According to a charge filed with the Federal Labor Relations Authority by the American Federation of Government Employees, agency and union leaders were in the midst of ground rules negotiations on a new labor-management agreement, only to be informed that the agency would draft a collective bargaining agreement on its own. That document was released last week and took effect Monday without approval from union members.

“From the council’s perspective, they felt everything had been going fine at the negotiating table,” said AFGE spokeswoman Ashley De Smeth. “They felt blindsided, definitely.”

In a statement, Education Department spokeswoman Liz Hill blamed the situation on labor representatives.

“The union spent more than a year dragging its feet on ground rules negotiations without reaching any agreement, and then failed to respond in a timely manner to negotiate over the contract proposed by the department,” she wrote. “This contract complies with all statutory requirements and maintains union members’ rights under the Civil Service Protections Act and the Federal Labor Relations Act.”

AFGE assistant general counsel Ward Morrow said the labeling of the new labor roadmap as a "collective bargaining agreement" is farcical.

“The agency is claiming now that this is the CBA, but there’s nothing collective about it, it wasn’t bargained, and there hasn’t been an agreement,” he said. “This is the agency’s edict on how they’re going to treat labor relations.”

The new document removes dozens of provisions that existed in the agency’s 2013 agreement, including telework; child and elder care; guidelines for promotions, step increases and bonuses; and protections for employees with disabilities. The results have been “chaos,” AFGE representatives said.

“As far as we’ve been notified, there are only eight pillars remaining of what used to be a 44-pillar CBA, and those eight things are the only things that exist now,” De Smeth said. “We had several employees who were on 100 percent telework agreements. Now that there’s no telework provision [in the contract], they’ve had to scramble to get to the facility they report to, and they don’t even live in the same town.”

The new bargaining agreement also significantly curtails the ability of union representatives to use official time, a practice where unions are paid to address workplace issues. The document forces them to use unpaid leave for such duties. It reduces the number of stewards authorized to use official or representational time from 75 under the previous agreement to 10, and it requires employees to request permission from their supervisor before using unpaid leave for union representational work.

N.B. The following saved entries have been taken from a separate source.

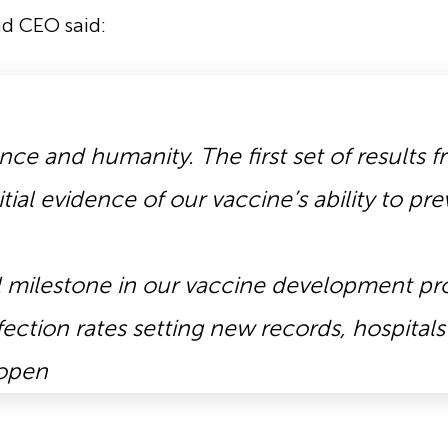
nd CEO said:
ience and humanity. The first set of results
itial evidence of our vaccine’s ability to pr
cal milestone in our vaccine development p
fection rates setting new records, hospital
eopen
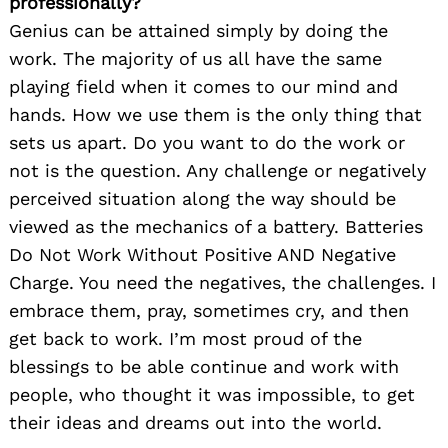
professionally?
Genius can be attained simply by doing the
work. The majority of us all have the same
playing field when it comes to our mind and
hands. How we use them is the only thing that
sets us apart. Do you want to do the work or
not is the question. Any challenge or negatively
perceived situation along the way should be
viewed as the mechanics of a battery. Batteries
Do Not Work Without Positive AND Negative
Charge. You need the negatives, the challenges. I
embrace them, pray, sometimes cry, and then
get back to work. I’m most proud of the
blessings to be able continue and work with
people, who thought it was impossible, to get
their ideas and dreams out into the world.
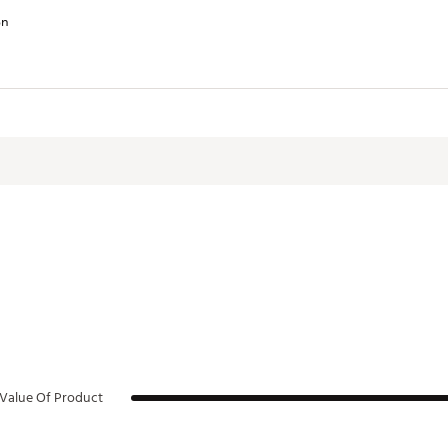
on
lt-in fence hook make transporting easy
.2 in.
RWHYD
Value Of Product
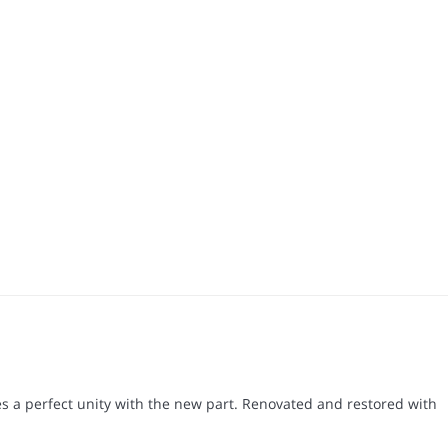
s a perfect unity with the new part. Renovated and restored with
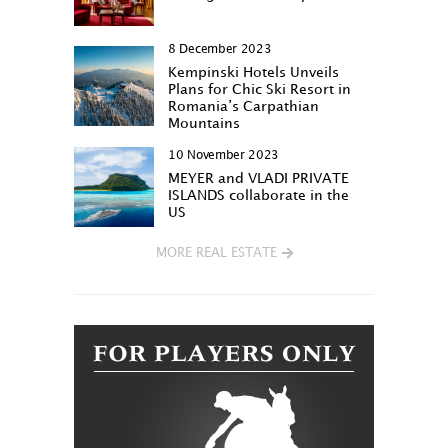
8 December 2023
Kempinski Hotels Unveils
Plans for Chic Ski Resort in
Romania’s Carpathian
Mountains
10 November 2023
MEYER and VLADI PRIVATE
ISLANDS collaborate in the
US
MORE REAL ESTATE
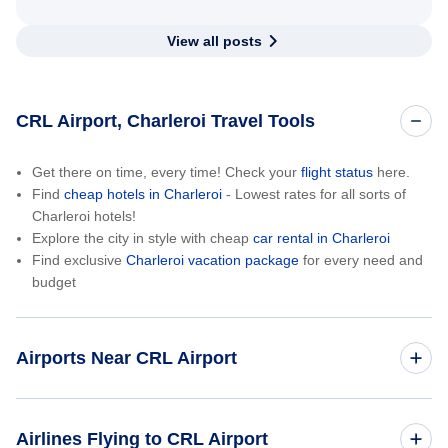
View all posts
CRL Airport, Charleroi Travel Tools
Get there on time, every time! Check your
flight status
here.
Find
cheap hotels in Charleroi
- Lowest rates for all sorts of
Charleroi hotels!
Explore the city in style with cheap
car rental in Charleroi
Find exclusive
Charleroi vacation package
for every need and
budget
Airports Near CRL Airport
Brussels Airport (BRU)
Airlines Flying to CRL Airport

“Official time is something that’s been designated [throughout government],” Morrow said. “If you make it leave without pay, you’re requiring people by law to represent people whether or not they pay dues, and now you’re making them do it for free. We don’t—in the federal sector, the public sector or the private sector—no entity requires people by federal law to represent people [on labor issues] and to do it for free. They’re trying to create something here that doesn’t exist.”

The document also ends the practice of the department providing office space to the union at both headquarters and 10 regional units.

“The council and the locals have a few federal retirees, people who were 20-plus year workers at the department, but because the contract takes away union office space and all union equipment, the agency will be cutting them off from coming into the building,” Morrow said. “They’re volunteers, but they’ll get locked out of the building starting after tomorrow.”

Morrow said the union is seeking a so-called “status quo” remedy, which would force the Education Department to abide by the 2013 CBA until good-faith negotiations with the union are completed to iron out a new agreement.